◆ **What the task asks**: Copy out each line of the data below in which the string "können" appears.

◆ **Material provided**:
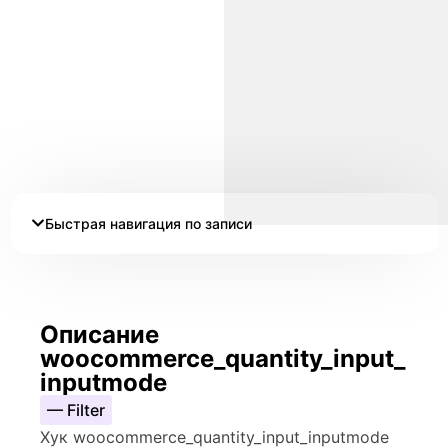
Быстрая навигация по записи
Описание
woocommerce_quantity_input_
inputmode
— Filter
Хук woocommerce_quantity_input_inputmode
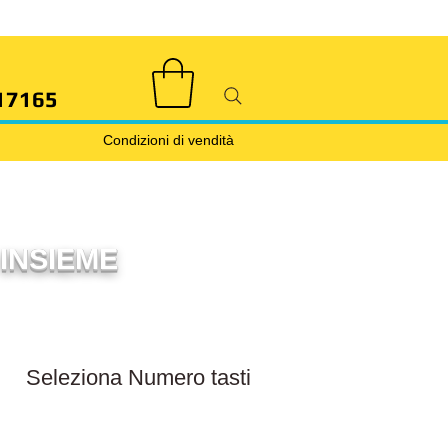
17165
Condizioni di vendità
INSIEME
Filtra numero tasti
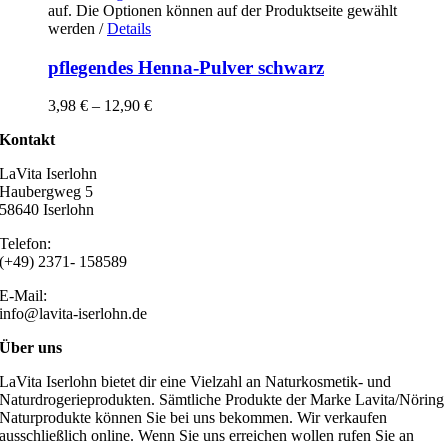
auf. Die Optionen können auf der Produktseite gewählt
werden
/
Details
pflegendes Henna-Pulver schwarz
3,98
€
–
12,90
€
Kontakt
LaVita Iserlohn
Haubergweg 5
58640 Iserlohn
Telefon:
(+49) 2371- 158589
E-Mail:
info@lavita-iserlohn.de
Über uns
LaVita Iserlohn bietet dir eine Vielzahl an Naturkosmetik- und
Naturdrogerieprodukten. Sämtliche Produkte der Marke Lavita/Nöring
Naturprodukte können Sie bei uns bekommen. Wir verkaufen
ausschließlich online. Wenn Sie uns erreichen wollen rufen Sie an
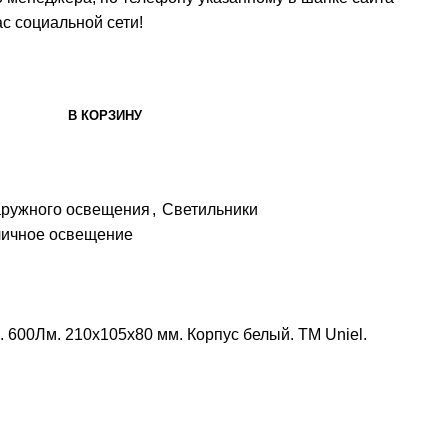
с социальной сети!
В КОРЗИНУ
аружного освещения
,
Светильники
личное освещение
600Лм. 210х105х80 мм. Корпус белый. ТМ Uniel.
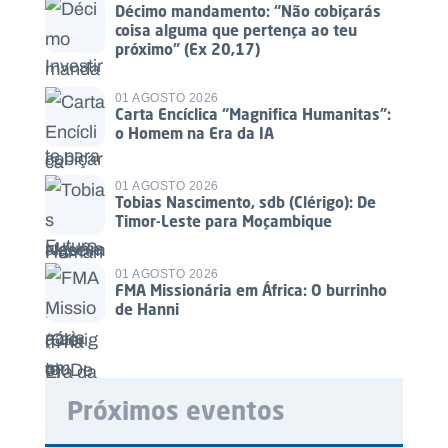
Décimo mandamento: “Não cobiçarás
coisa alguma que pertença ao teu
próximo” (Ex 20,17)
01 AGOSTO 2026
Carta Encíclica “Magnifica Humanitas”:
o Homem na Era da IA
01 AGOSTO 2026
Tobias Nascimento, sdb (Clérigo): De
Timor-Leste para Moçambique
01 AGOSTO 2026
FMA Missionária em África: O burrinho
de Hanni
Próximos eventos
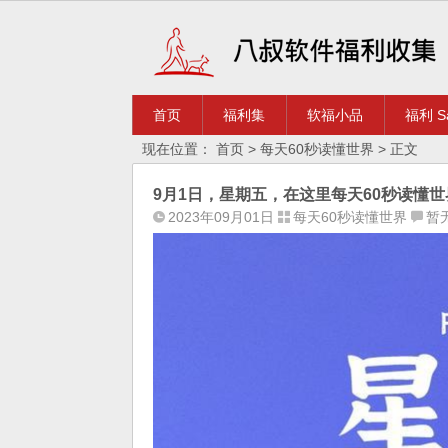
首页
福利集
软福小品
福利 Sa
现在位置：
首页
>
每天60秒读懂世界
> 正文
9月1日，星期五，在这里每天60秒读懂世
2023年09月01日
每天60秒读懂世界
暂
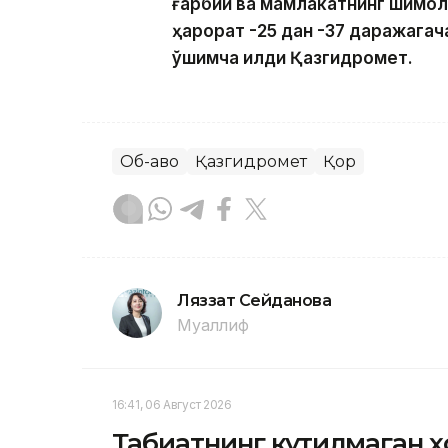
ғарбий ва мамлакатнинг шимоли
ҳарорат -25 дан -37 даражагач
қўшимча қилди Қазгидромет.
Об-ҳаво
Қазгидромет
Қор
Ляззат Сейданова
Муаллиф
16:41, 06 Август 2026
Табиатнинг кутилмаган ҳ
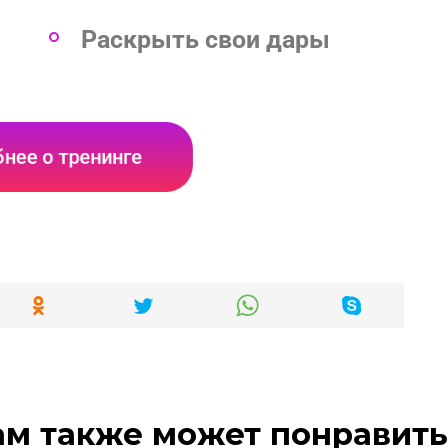
Раскрыть свои дары
нее о тренинге
ам также может понравить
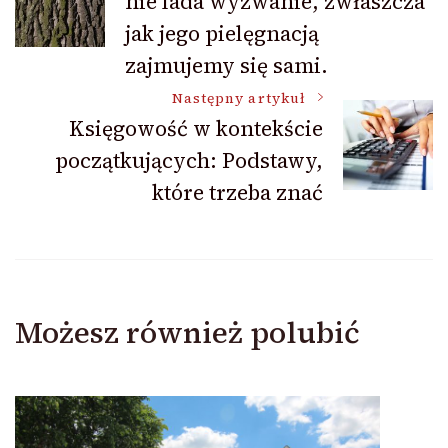
nie lada wyzwanie, zwłaszcza
wpisu
jak jego pielęgnacją
zajmujemy się sami.
Następny artykuł
Księgowość w kontekście
początkujących: Podstawy,
które trzeba znać
Możesz również polubić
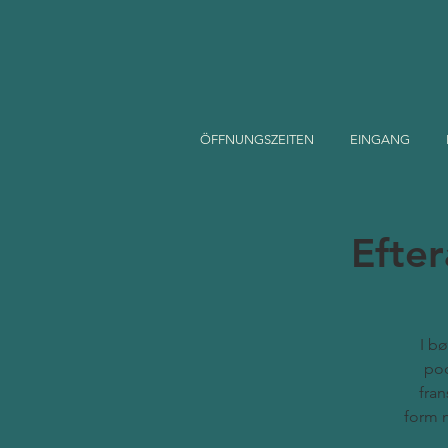
ÖFFNUNGSZEITEN
EINGANG
Efter
I b
pod
fran
form 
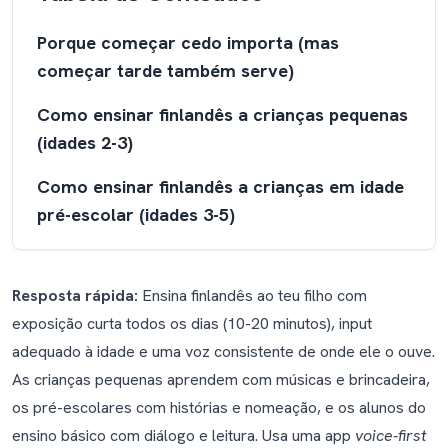
Porque começar cedo importa (mas
começar tarde também serve)
Como ensinar finlandês a crianças pequenas
(idades 2-3)
Como ensinar finlandês a crianças em idade
pré-escolar (idades 3-5)
Como ensinar finlandês a alunos do ensino
básico (idades 5-10)
Resposta rápida:
Ensina finlandês ao teu filho com
exposição curta todos os dias (10-20 minutos), input
Como ensinar finlandês como família
adequado à idade e uma voz consistente de onde ele o ouve.
Porque o finlandês é um caso especial (e
As crianças pequenas aprendem com músicas e brincadeira,
porque o seu filho não vai notar)
os pré-escolares com histórias e nomeação, e os alunos do
ensino básico com diálogo e leitura. Usa uma app
voice-first
A Finlândia é bilingue: uma nota sobre o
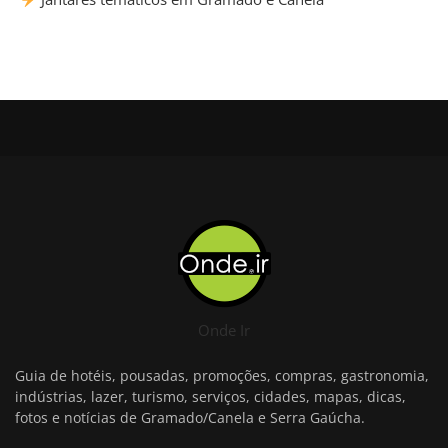
Onde Ir
Guia de hotéis, pousadas, promoções, compras, gastronomia,
indústrias, lazer, turismo, serviços, cidades, mapas, dicas,
fotos e notícias de Gramado/Canela e Serra Gaúcha.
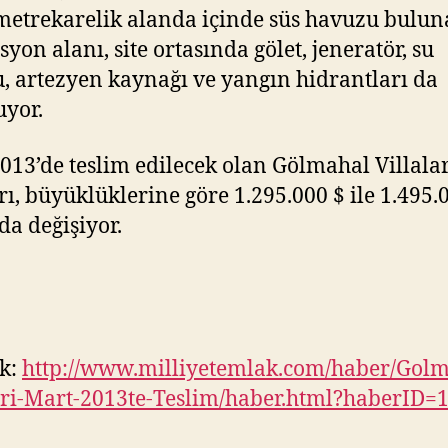
metrekarelik alanda içinde süs havuzu bulun
syon alanı, site ortasında gölet, jeneratör, su
, artezyen kaynağı ve yangın hidrantları da
yor.
013’de teslim edilecek olan Gölmahal Villala
arı, büyüklüklerine göre 1.295.000 $ ile 1.495.
da değişiyor.
k:
http://www.milliyetemlak.com/haber/Golm
ari-Mart-2013te-Teslim/haber.html?haberID=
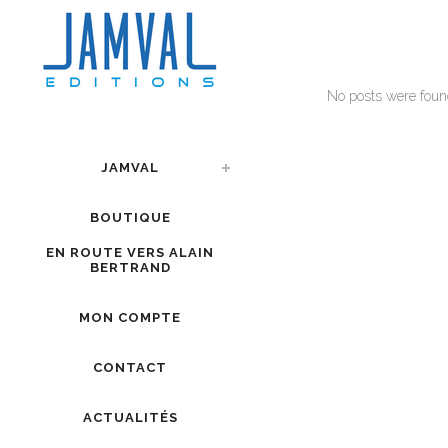
No posts were foun
JAMVAL
BOUTIQUE
EN ROUTE VERS ALAIN
BERTRAND
MON COMPTE
CONTACT
ACTUALITÉS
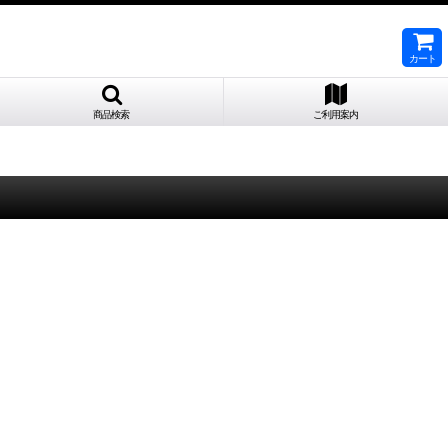
カート
商品検索
ご利用案内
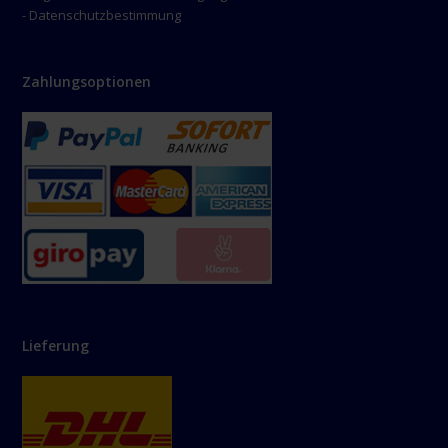
- Datenschutzbestimmung
Zahlungsoptionen
Lieferung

◆ **Exercise result**:
auf. Die Optionen können auf der Produktseite gewählt
Naturprodukte können Sie bei uns bekommen. Wir verkaufen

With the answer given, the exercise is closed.